**TASK:** In the material below, the required lines run from the one containing "Acrylic Figure (480, 54)" through the one containing "BOOTH Camp (100, 2486)". Copy those lines exactly, ends included, and nothing else.

**DATA SUPPLIED:**
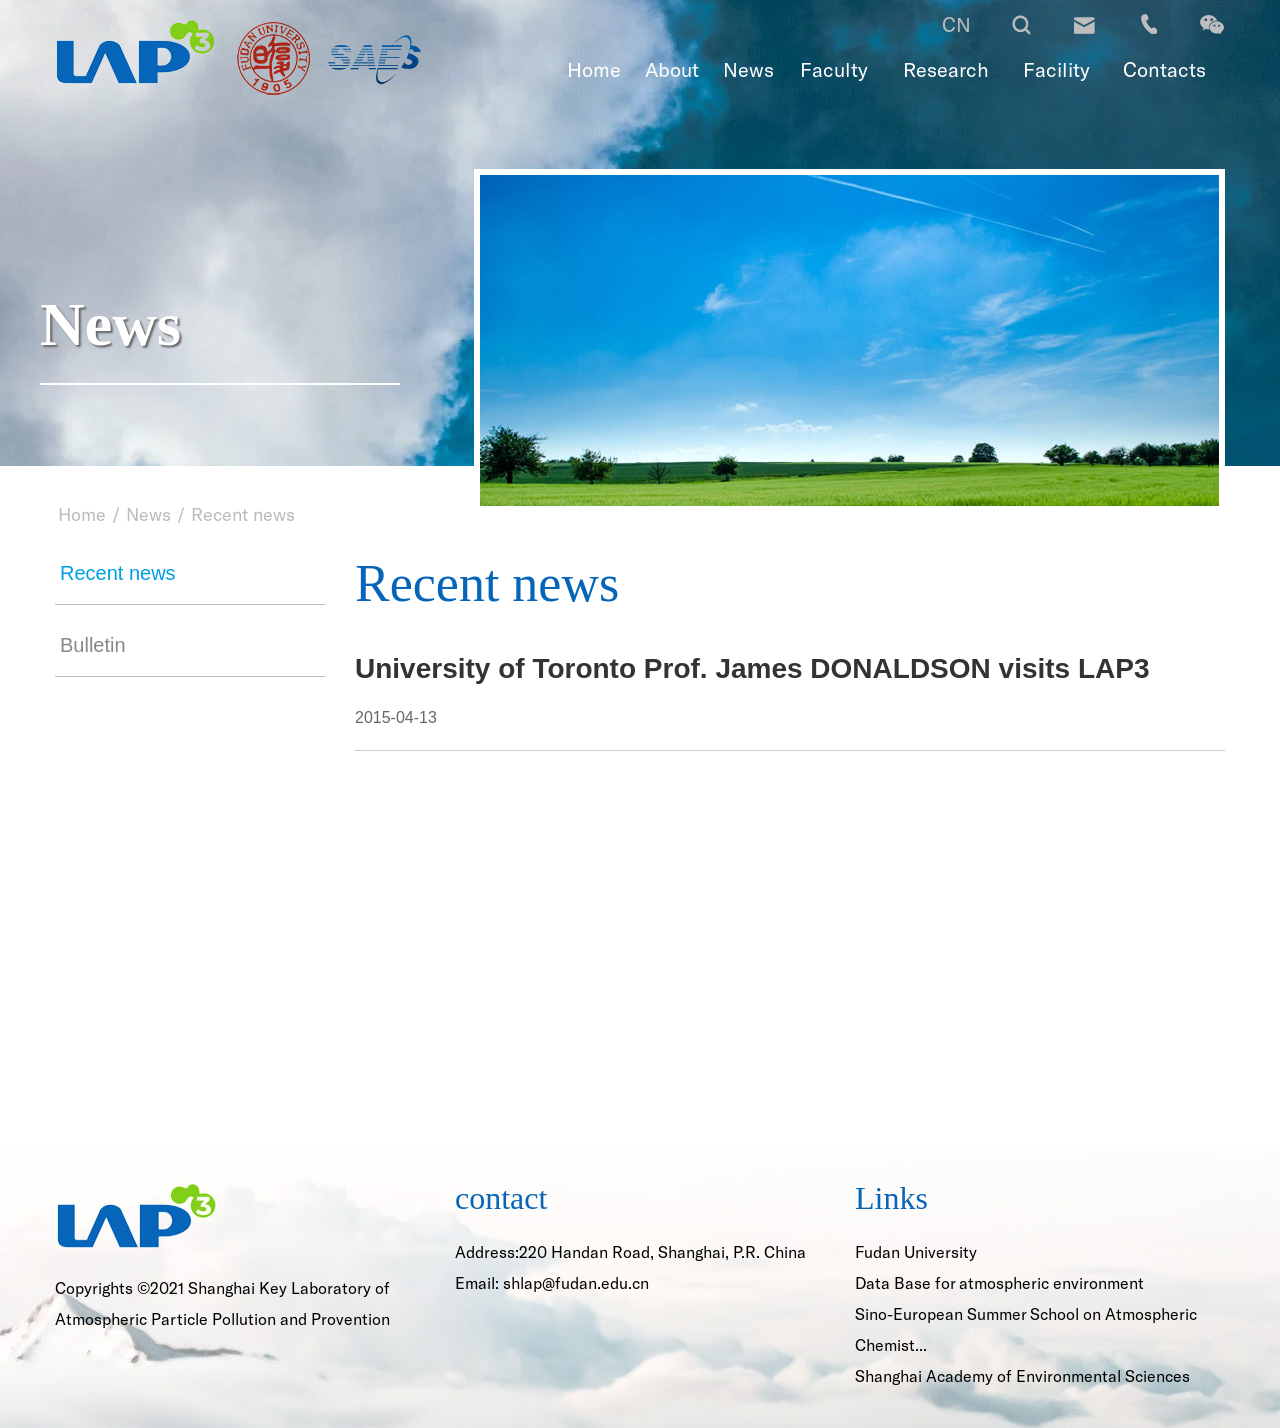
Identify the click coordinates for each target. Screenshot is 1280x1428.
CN (956, 24)
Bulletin (93, 645)
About (672, 69)
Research (946, 69)
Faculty (834, 69)
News (748, 69)
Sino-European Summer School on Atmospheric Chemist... (1026, 1329)
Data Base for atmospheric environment (999, 1282)
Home (594, 69)
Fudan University (916, 1251)
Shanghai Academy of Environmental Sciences (1022, 1375)
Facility (1056, 69)
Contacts (1164, 69)
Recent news (243, 514)
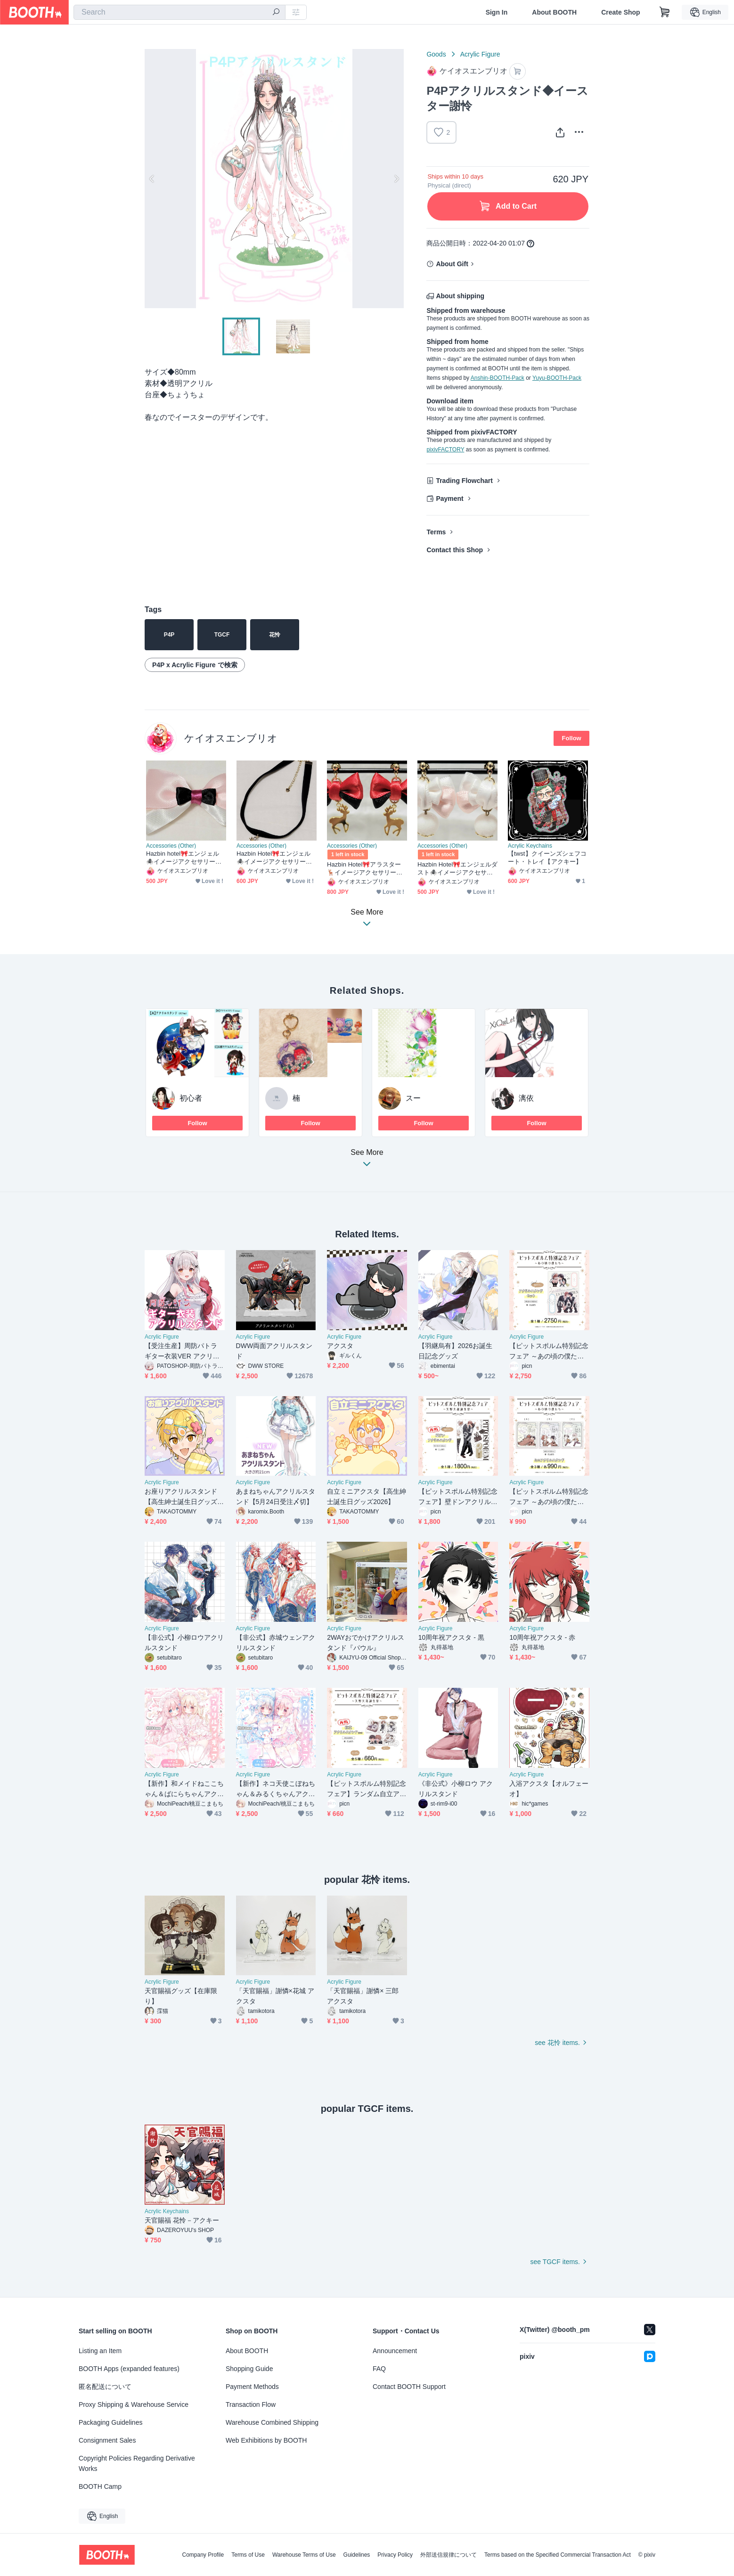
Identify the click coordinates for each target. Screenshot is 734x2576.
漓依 (526, 1098)
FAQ (379, 2368)
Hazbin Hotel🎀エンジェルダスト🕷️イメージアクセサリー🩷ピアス (457, 868)
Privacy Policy (395, 2555)
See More (367, 1161)
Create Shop (620, 12)
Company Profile (203, 2555)
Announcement (395, 2351)
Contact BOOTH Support (409, 2386)
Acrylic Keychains (530, 846)
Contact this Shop (454, 550)
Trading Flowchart (464, 480)
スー (413, 1098)
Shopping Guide (249, 2368)
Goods (436, 54)
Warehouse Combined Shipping (272, 2422)
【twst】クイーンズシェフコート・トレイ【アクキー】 (547, 857)
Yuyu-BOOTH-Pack (556, 378)
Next (396, 178)
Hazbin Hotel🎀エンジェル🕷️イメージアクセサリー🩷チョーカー (275, 858)
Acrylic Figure (480, 54)
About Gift (452, 264)
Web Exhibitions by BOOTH (266, 2440)
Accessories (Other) (171, 846)
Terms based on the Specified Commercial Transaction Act (557, 2555)
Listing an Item (100, 2351)
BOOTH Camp (100, 2486)
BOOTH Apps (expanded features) (129, 2368)
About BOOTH (554, 12)
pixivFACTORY (445, 449)
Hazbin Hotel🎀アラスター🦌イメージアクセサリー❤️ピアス (365, 868)
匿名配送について (105, 2386)
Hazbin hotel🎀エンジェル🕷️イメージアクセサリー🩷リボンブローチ (184, 858)
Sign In (497, 12)
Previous (152, 178)
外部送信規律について (448, 2555)
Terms (436, 532)
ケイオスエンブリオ (230, 738)
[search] (276, 12)
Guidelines (356, 2555)
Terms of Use (248, 2555)
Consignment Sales (107, 2440)
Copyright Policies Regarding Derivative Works (137, 2463)
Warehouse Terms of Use (304, 2555)
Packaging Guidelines (110, 2422)
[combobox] (179, 12)
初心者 (190, 1098)
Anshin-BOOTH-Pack (497, 378)
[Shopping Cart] (664, 12)
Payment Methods (252, 2386)
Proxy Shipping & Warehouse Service (133, 2404)
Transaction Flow (251, 2404)
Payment (449, 498)
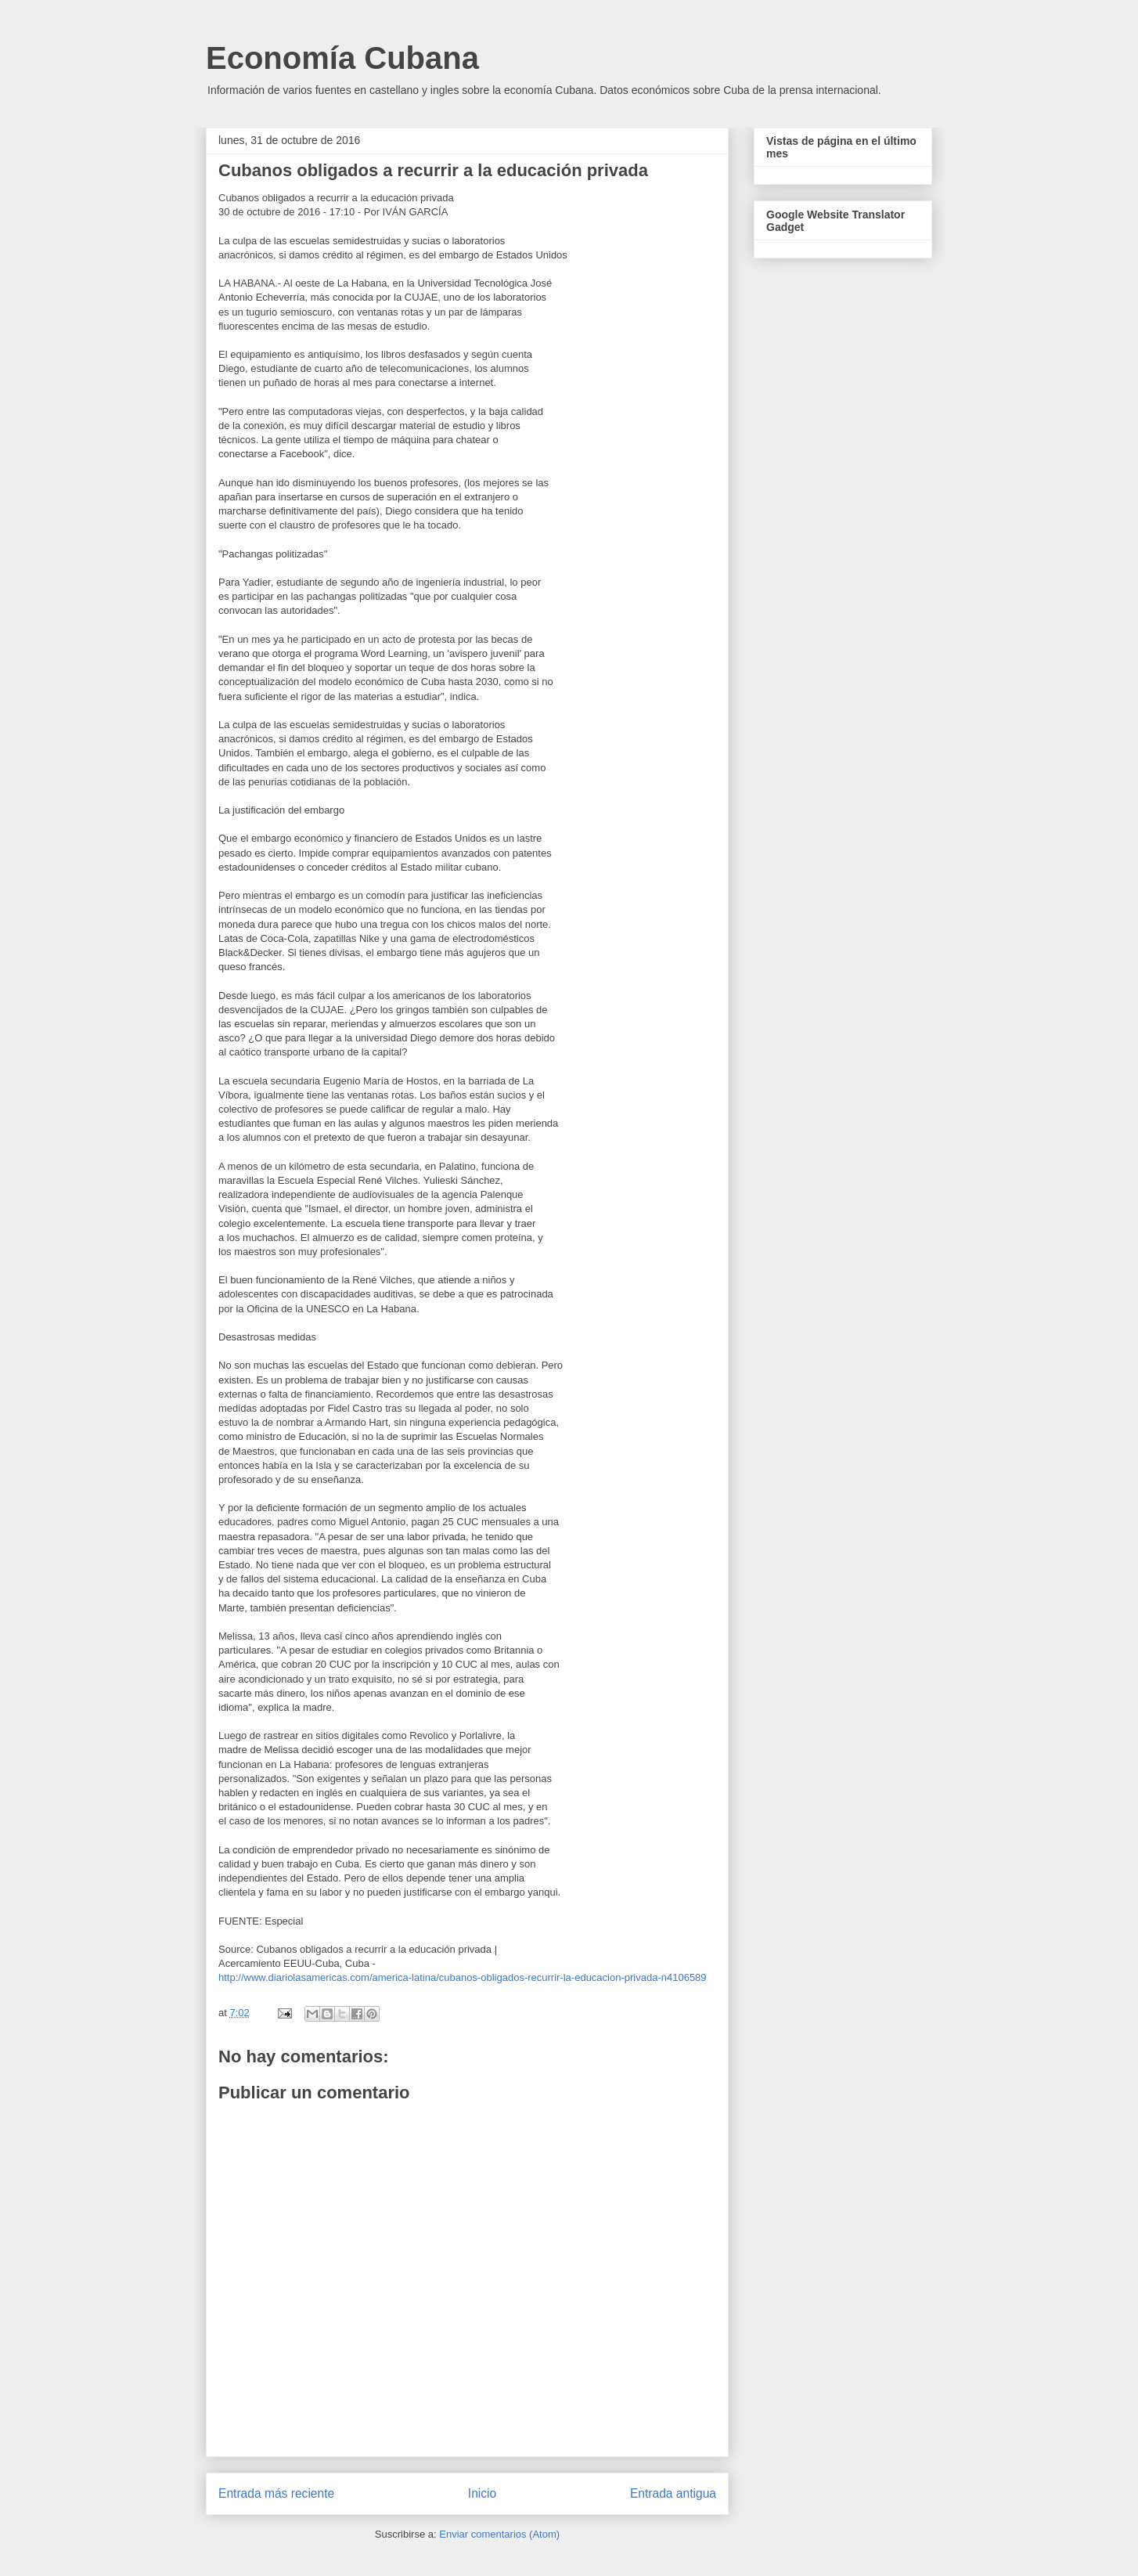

**TASK SOLUTION:**
Acrylic Figure (480, 54)
About Gift (452, 264)
Web Exhibitions by BOOTH (266, 2440)
Accessories (Other) (171, 846)
Terms based on the Specified Commercial Transaction Act (557, 2555)
Listing an Item (100, 2351)
BOOTH Camp (100, 2486)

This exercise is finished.